Now he works vigorously as artist-superviser at Doyle Dane Bernbach Advertising Agency.
He majored in advertising design at Pratt Institute, and soon after graduation in 1953, entered L. W. Frohlich, a pharmaceutical advertising agency. He was there for six months, and was drafted to the Army. Two years later, after having been discharged from the service, he entered Grey Advertising on the NBC account. About one year and a half later, he left there and worked for the late Bill Golden at the CBS.
In 1957 he was offered a job to head up the art de- partment of a new television company, the NTA Television Network. In connection with the work, he received many awards from the Art Directors Club of New York, the American Institute of Graphic Arts and the Type Directors Club.
When, in 1959, NTA decided to move California, he stayed in New York. He applied for position at Doyle Dane Bernbach, one of the best advertising agencies in the world, and was hired.
Len was chosen as "The Number One Art Director in America" in 1968 and 1970.
In 1985 he wes appointed "Hall of Fame" by NY Art Director Club.
"My Graphic Concept"
in Zurich 1967 Spring
Thank you for inviting me to speak to you in Zurich today. I'd like to begin my talk by criticizing, if I may, the very title given to this talk --"The Graphic Concept". It is not the graphic concept we must look at all. It is the idea of an ad that I will discuss. I'm sure many of you know. That's the important part.
People remember ideas. It's the graphics and the copy that become the tools to express the idea. Now that I've changed the topic of my talk, let me tell you how we do this at Doyle Dane Bernbach. Let me tell you how DDB has become s o successful today.

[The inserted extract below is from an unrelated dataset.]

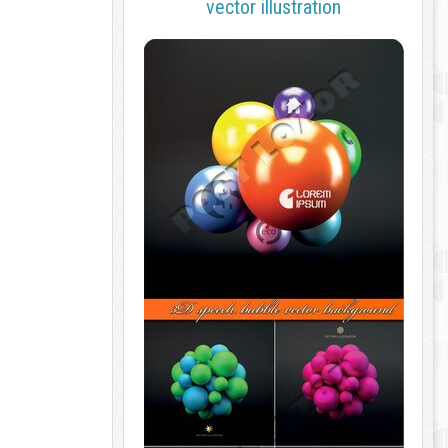
vector illustration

At the last count the agency was billing over 200 million dollars a year. Eighteen years ago(1949) Bill Bernbach, Ned Doyle, and Maxwell Dane put together a new kind of advertising agency. The kind of agency that believed in its ability, stuck to their convictions and convinced their clients that they knew more about how to advertise their clients' product than the client himself did.
One of the secrets of our success is knowing how to get into the hearts and the minds and ultimately the pocketbooks of the reader. We've learned what makes the reader stop and look at our page and then remember what we have to tell them. We've learned that one of the greatest wastes in America today is money spent on ineffective advertising. People pass by ads in Life Magazine at $50,000 a clip.
That's for the space alone.
We've also learned that we must respect the reader and appeal to him on a rather high level of intelligence: Never talking down to him. A perfect example of this is the tremendous success of the Volkswagen campaign.
Right from the start, while the other agencies were trying to appeal to what they considered the lowest common denominator, DDB said--treat them as an equal.
fender came off a '58.
The blue hood came off a '59.
The beige fender came off a '64.
The turquoise door came off a '62.
Most VW parts are interchangeable from one year to the next.
That's why parts are so easy to get.
At DDB we insist upon truthful and believableadvertising . We strive for ads that people relate to, that come from real life. This can only be achieved by ideas not graphic designs and tricks. I mention this because I very often see examples of European agencies work in European Annuals. To me it represents work that is not better than the work done in the art schools in the United States. It is purely an accumulation of graphic ticks that have nothing to do with selling ideas.
I know that the heritage of advertising in Europe comes from designing colorful posters. There is very little relationship, however, between these posters and the ads that skillfully define advantages of a product and move the public to buy it. There are some exceptions but general opinion of the work I see in Europe is that you let the graphics get in the way of the ideas. You show little respect for words. You don't know how to combine the skills of both in a single ad.
You think an idea is a clever symbol. People, however, don't relate to this. You show little warmth or emotion. This is not communication. This is not advertising. If you do this, you are not advertising men; you are designers. You are page decorators. You must learn to communicate with people on their terms, not yours. You must learn to feel what people feel. You must not look down on trends of the times. You must flow with it, and even try to stay a drop ahead of it. What hurts your work the most I'm told is that you think of yourselves as being so different from the people who read your ads. Maybe you think you're above them. Look for the similarities in yourselves and the people who read your ads and then may be you'll begin to communicate. The people who do the best work in the U.S. are not the brilliant philosophers you may think they are. But rather they are ordinary intelligent people who have the instinct for seeing into the hearts and minds of other ordinary intelligent people. The best ideas in the world are not full twists away from reality. They are half twists from premises that all people are familiar with.
When you do come up with the idea, good design should still be present in good advertising, the artistry is important, but don't let it dominate. The art director who preoccupies himself with design misses the essence of ad-making completely. And the art director who takes a fine idea and designs it into oblivion commits even a bigger crime.